* [Instructions to follow]
Look for "bathroom" in each line of the records, and copy the lines that have it.

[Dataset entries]
= Beginning of Section =
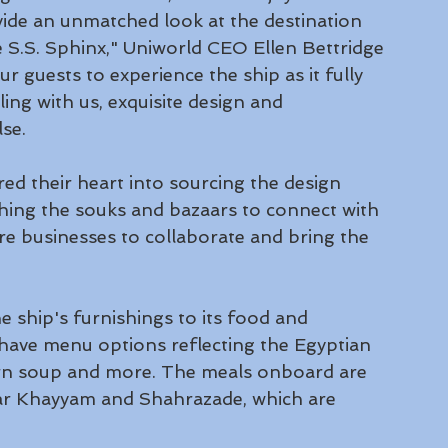
vide an unmatched look at the destination 
 S.S. Sphinx," Uniworld CEO Ellen Bettridge 
ur guests to experience the ship as it fully 
ng with us, exquisite design and 
se.
ed their heart into sourcing the design 
ching the souks and bazaars to connect with 
re businesses to collaborate and bring the 
 ship's furnishings to its food and 
have menu options reflecting the Egyptian 
corn soup and more. The meals onboard are 
ar Khayyam and Shahrazade, which are 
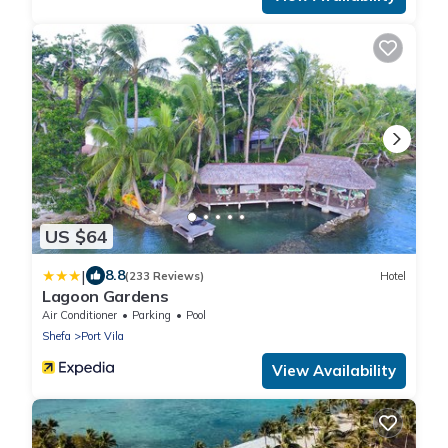
US $64
|
8.8
(233 Reviews)
Hotel
Lagoon Gardens
Air Conditioner
Parking
Pool
Shefa
Port Vila
View Availability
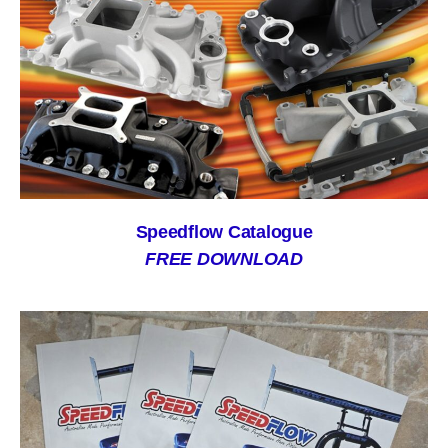
Speedflow Catalogue
FREE DOWNLOAD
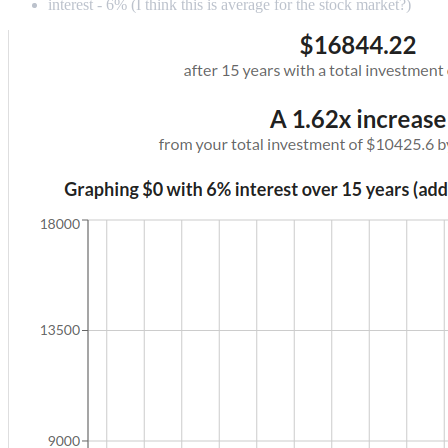
interest - 6% (I think this is average for the stock market?)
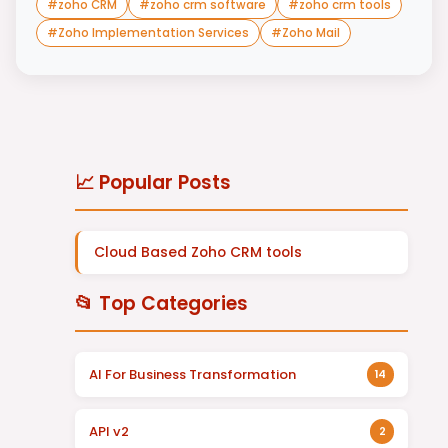
#
zoho CRM
#
zoho crm software
#
zoho crm tools
#
Zoho Implementation Services
#
Zoho Mail
📈 Popular Posts
Cloud Based Zoho CRM tools
📂 Top Categories
AI For Business Transformation
14
API v2
2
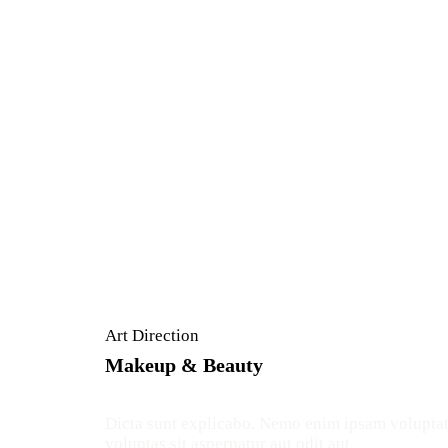
Art Direction
Makeup & Beauty
Dicta sunt explicabo. Nemo enim ipsam volupta
voluptas sit aspernatur aut odit aut.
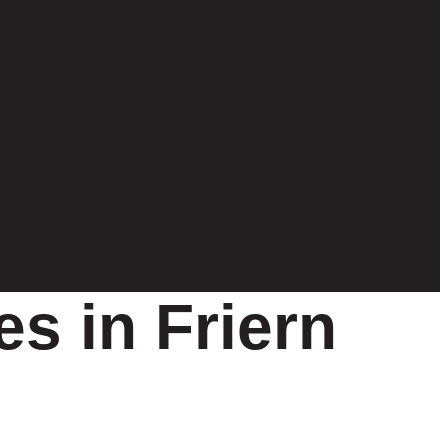
s in Friern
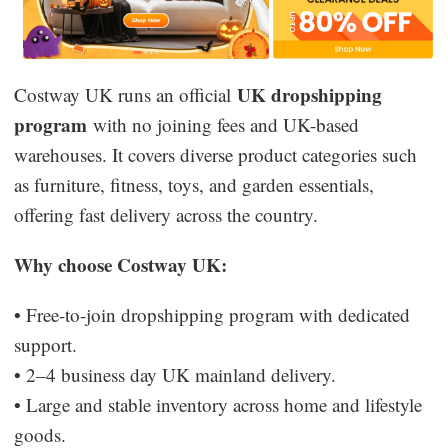
UK dropshipping
Costway UK runs an official
program
with no joining fees and UK-based
warehouses. It covers diverse product categories such
as furniture, fitness, toys, and garden essentials,
offering fast delivery across the country.
Why choose Costway UK:
• Free-to-join dropshipping program with dedicated
support.
• 2–4 business day UK mainland delivery.
• Large and stable inventory across home and lifestyle
goods.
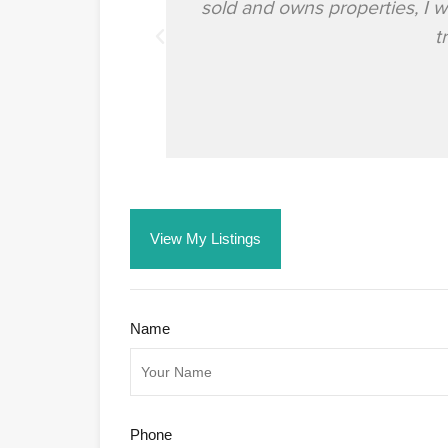
sold and owns properties, I 
t
View My Listings
Name
Phone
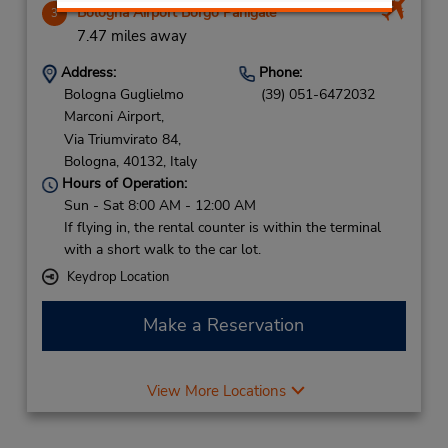
Bologna Airport Borgo Panigale
3
7.47 miles away
Address:
Phone:
Bologna Guglielmo
(39) 051-6472032
Marconi Airport,
Via Triumvirato 84,
Bologna,
40132,
Italy
Hours of Operation:
Sun - Sat 8:00 AM - 12:00 AM
If flying in, the rental counter is within the terminal
with a short walk to the car lot.
Keydrop Location
Make a Reservation
View More Locations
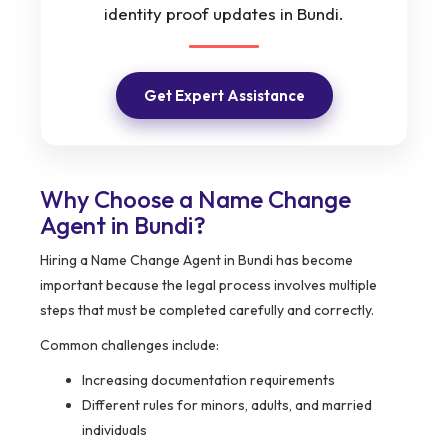
identity proof updates in Bundi.
Get Expert Assistance
Why Choose a Name Change
Agent in Bundi?
Hiring a Name Change Agent in Bundi has become
important because the legal process involves multiple
steps that must be completed carefully and correctly.
Common challenges include:
Increasing documentation requirements
Different rules for minors, adults, and married
individuals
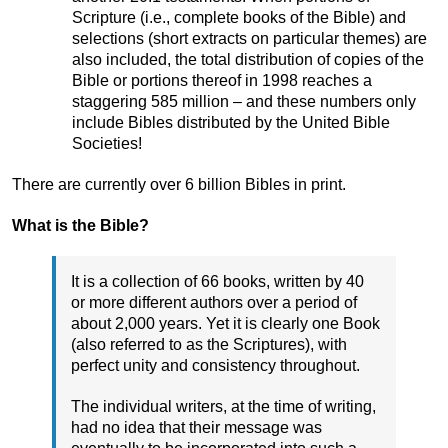
Scripture (i.e., complete books of the Bible) and
selections (short extracts on particular themes) are
also included, the total distribution of copies of the
Bible or portions thereof in 1998 reaches a
staggering 585 million – and these numbers only
include Bibles distributed by the United Bible
Societies!
There are currently over 6 billion Bibles in print.
What is the Bible?
It is a collection of 66 books, written by 40
or more different authors over a period of
about 2,000 years. Yet it is clearly one Book
(also referred to as the Scriptures), with
perfect unity and consistency throughout.
The individual writers, at the time of writing,
had no idea that their message was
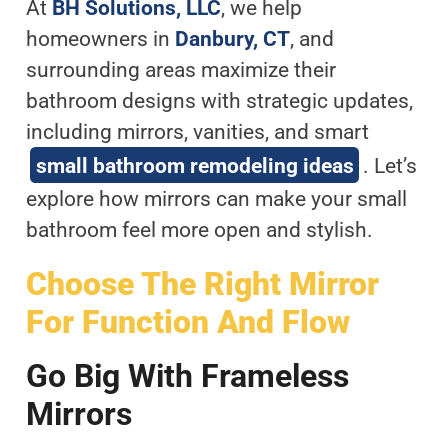
At
BH Solutions, LLC
, we help
homeowners in
Danbury, CT
, and
surrounding areas maximize their
bathroom designs with strategic updates,
including mirrors, vanities, and smart
small bathroom remodeling ideas
. Let’s
explore how mirrors can make your small
bathroom feel more open and stylish.
Choose The Right Mirror
For Function And Flow
Go Big With Frameless
Mirrors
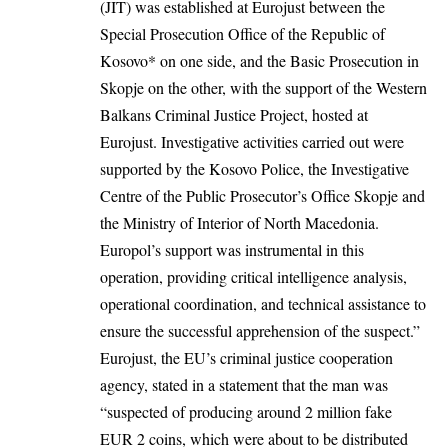
(JIT) was established at Eurojust between the
Special Prosecution Office of the Republic of
Kosovo* on one side, and the Basic Prosecution in
Skopje on the other, with the support of the Western
Balkans Criminal Justice Project, hosted at
Eurojust. Investigative activities carried out were
supported by the Kosovo Police, the Investigative
Centre of the Public Prosecutor’s Office Skopje and
the Ministry of Interior of North Macedonia.
Europol’s support was instrumental in this
operation, providing critical intelligence analysis,
operational coordination, and technical assistance to
ensure the successful apprehension of the suspect.”
Eurojust, the EU’s criminal justice cooperation
agency, stated in a statement that the man was
“suspected of producing around 2 million fake
EUR 2 coins, which were about to be distributed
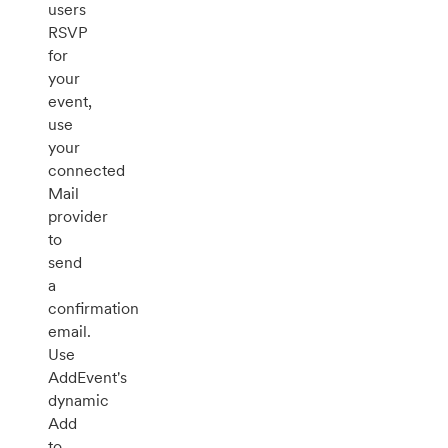
users
RSVP
for
your
event,
use
your
connected
Mail
provider
to
send
a
confirmation
email.
Use
AddEvent's
dynamic
Add
to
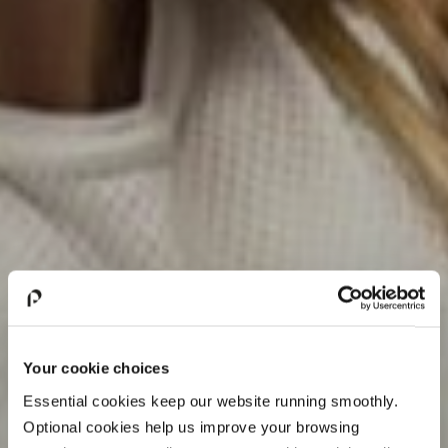
Your cookie choices
Essential cookies keep our website running smoothly.
Optional cookies help us improve your browsing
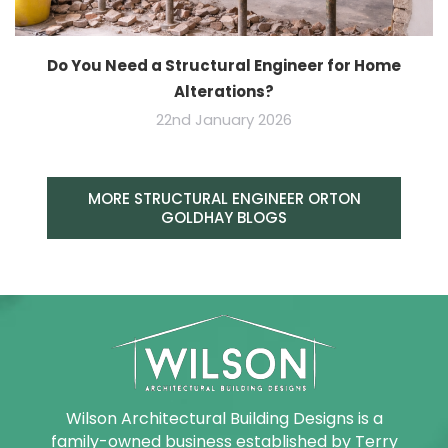
Do You Need a Structural Engineer for Home
Alterations?
22nd January 2026
MORE STRUCTURAL ENGINEER ORTON
GOLDHAY BLOGS
Wilson Architectural Building Designs is a
family-owned business established by Terry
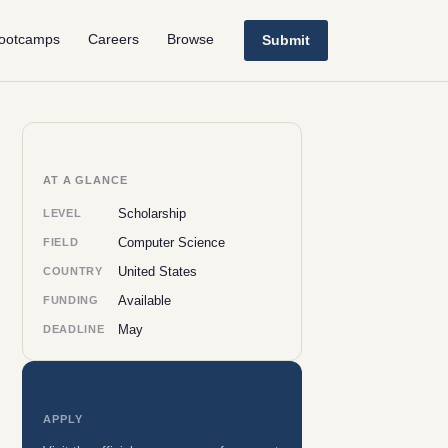
ootcamps
Careers
Browse
Submit
AT A GLANCE
Scholarship
LEVEL
Computer Science
FIELD
United States
COUNTRY
Available
FUNDING
May
DEADLINE
APPLY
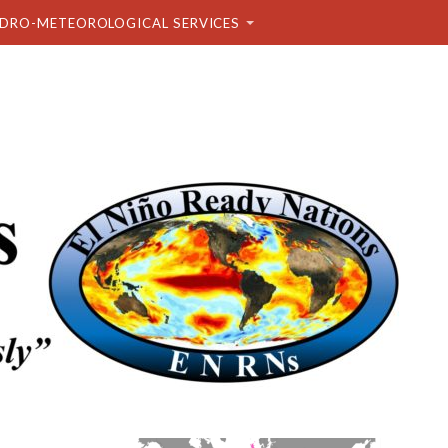
DRO-METEOROLOGICAL SERVICES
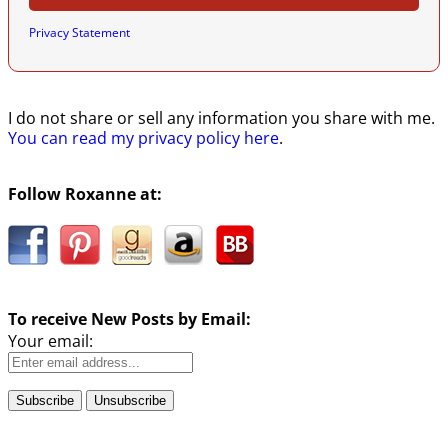
Privacy Statement
I do not share or sell any information you share with me.
You can read my privacy policy here
.
Follow Roxanne at:
To receive New Posts by Email:
Your email:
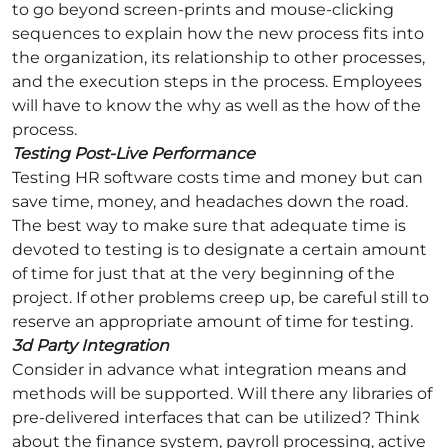
to go beyond screen-prints and mouse-clicking
sequences to explain how the new process fits into
the organization, its relationship to other processes,
and the execution steps in the process. Employees
will have to know the why as well as the how of the
process.
Testing Post-Live Performance
Testing HR software costs time and money but can
save time, money, and headaches down the road.
The best way to make sure that adequate time is
devoted to testing is to designate a certain amount
of time for just that at the very beginning of the
project. If other problems creep up, be careful still to
reserve an appropriate amount of time for testing.
3d Party Integration
Consider in advance what integration means and
methods will be supported. Will there any libraries of
pre-delivered interfaces that can be utilized? Think
about the finance system, payroll processing, active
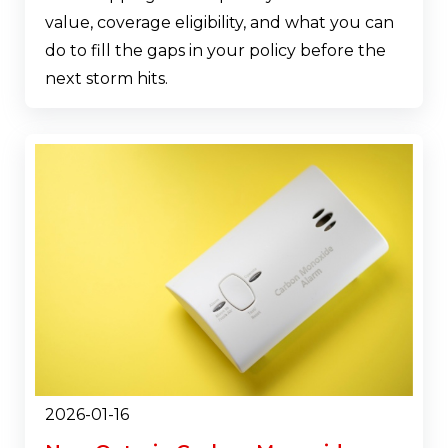
value, coverage eligibility, and what you can
do to fill the gaps in your policy before the
next storm hits.
2026-01-16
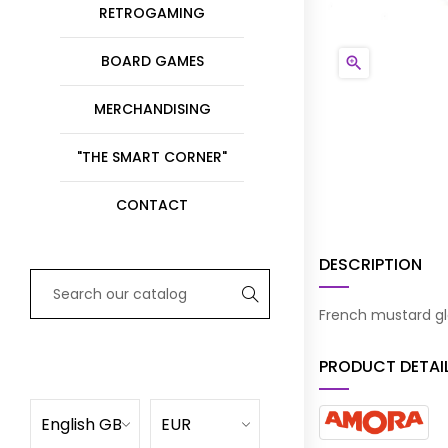
RETROGAMING
BOARD GAMES

MERCHANDISING
"THE SMART CORNER"
CONTACT
DESCRIPTION
French mustard gl
PRODUCT DETAI
English GB
EUR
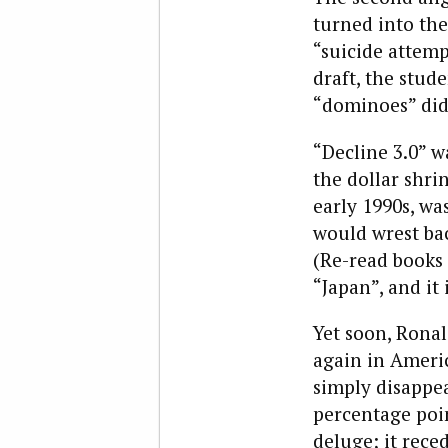
turned into the
“suicide attemp
draft, the stud
“dominoes” did 
“Decline 3.0” w
the dollar shrin
early 1990s, wa
would wrest bac
(Re-read books 
“Japan”, and it
Yet soon, Rona
again in Americ
simply disappea
percentage poin
deluge; it rece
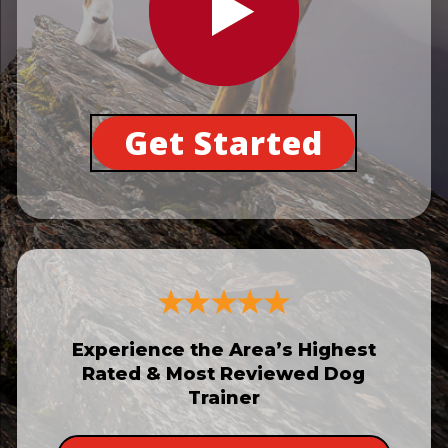
Get Started
Experience the Area’s Highest
Rated & Most Reviewed Dog
Trainer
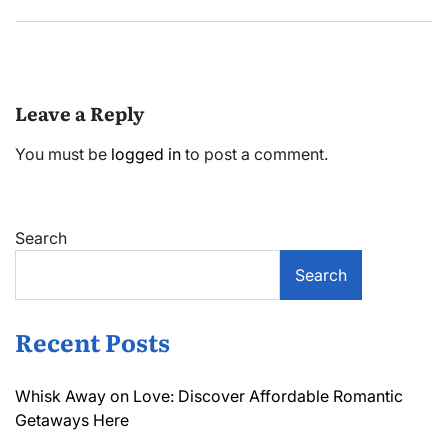
Leave a Reply
You must be
logged in
to post a comment.
Search
Search
Recent Posts
Whisk Away on Love: Discover Affordable Romantic
Getaways Here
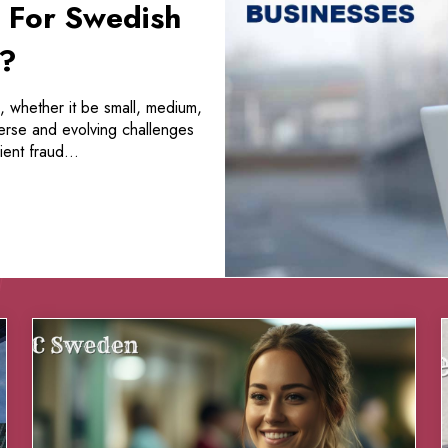
 For Swedish
s?
, whether it be small, medium,
verse and evolving challenges
ent fraud...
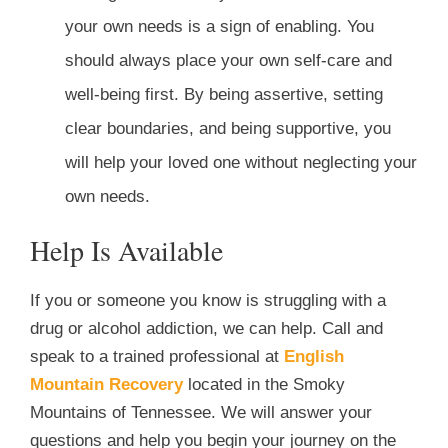
your own needs is a sign of enabling. You
should always place your own self-care and
well-being first. By being assertive, setting
clear boundaries, and being supportive, you
will help your loved one without neglecting your
own needs.
Help Is Available
If you or someone you know is struggling with a
drug or alcohol addiction, we can help. Call and
speak to a trained professional at
English
Mountain Recovery
located in the Smoky
Mountains of Tennessee. We will answer your
questions and help you begin your journey on the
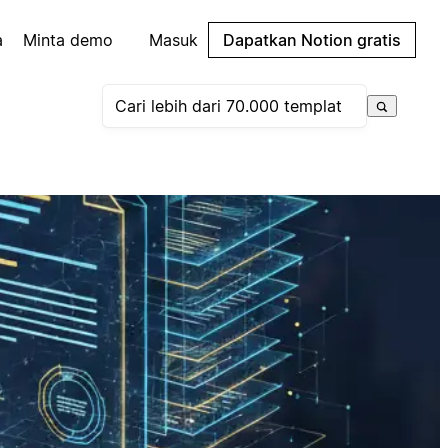
a
Minta demo
Masuk
Dapatkan Notion gratis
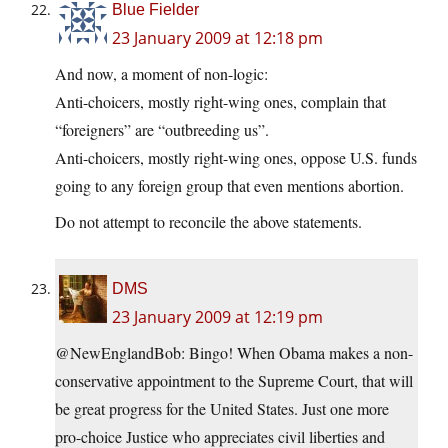
Blue Fielder
23 January 2009 at 12:18 pm
And now, a moment of non-logic:
Anti-choicers, mostly right-wing ones, complain that
“foreigners” are “outbreeding us”.
Anti-choicers, mostly right-wing ones, oppose U.S. funds
going to any foreign group that even mentions abortion.
Do not attempt to reconcile the above statements.
DMS
23 January 2009 at 12:19 pm
@NewEnglandBob: Bingo! When Obama makes a non-
conservative appointment to the Supreme Court, that will
be great progress for the United States. Just one more
pro-choice Justice who appreciates civil liberties and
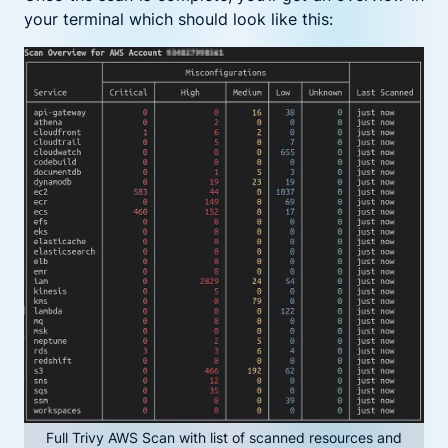
your terminal which should look like this:
Full Trivy AWS Scan with list of scanned resources and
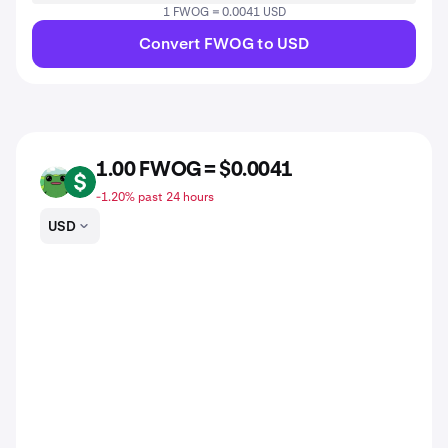
1 FWOG = 0.0041 USD
Convert FWOG to USD
1.00 FWOG = $0.0041
FWOG
USD
-1.20% past 24 hours
USD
= End of Section =
* [Result below]
bathroom designs with strategic updates,
small bathroom remodeling ideas
bathroom feel more open and stylish.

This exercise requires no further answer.